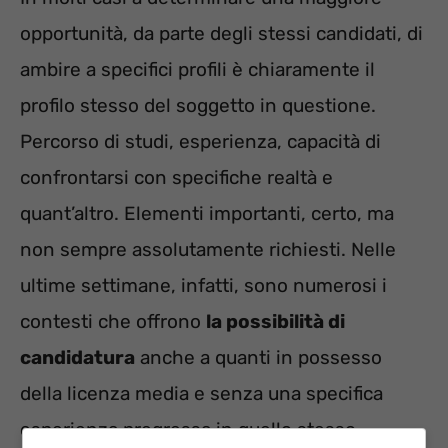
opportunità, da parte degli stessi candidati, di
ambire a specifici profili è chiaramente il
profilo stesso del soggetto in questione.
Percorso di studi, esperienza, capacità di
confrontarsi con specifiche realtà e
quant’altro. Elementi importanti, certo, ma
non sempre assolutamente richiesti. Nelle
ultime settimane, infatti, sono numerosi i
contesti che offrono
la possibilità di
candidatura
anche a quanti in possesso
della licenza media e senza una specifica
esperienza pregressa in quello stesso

===============

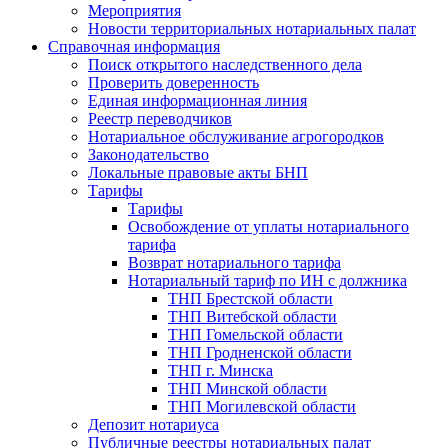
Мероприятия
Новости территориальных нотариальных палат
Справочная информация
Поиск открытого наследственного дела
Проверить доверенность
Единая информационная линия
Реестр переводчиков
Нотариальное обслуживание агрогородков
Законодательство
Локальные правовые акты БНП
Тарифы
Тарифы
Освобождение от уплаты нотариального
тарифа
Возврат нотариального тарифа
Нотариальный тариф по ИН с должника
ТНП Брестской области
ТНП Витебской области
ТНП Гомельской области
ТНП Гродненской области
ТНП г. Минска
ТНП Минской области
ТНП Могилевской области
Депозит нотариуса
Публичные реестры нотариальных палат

===============

__What you will do__:
Please copy, exactly as written, every line in the listing above from the line with "Проверить доверенность" up to and including the line with "Возврат нотариального тарифа".

__Exercise solution__:
Проверить доверенность
Единая информационная линия
Реестр переводчиков
Нотариальное обслуживание агрогородков
Законодательство
Локальные правовые акты БНП
Тарифы
Тарифы
Освобождение от уплаты нотариального
тарифа
Возврат нотариального тарифа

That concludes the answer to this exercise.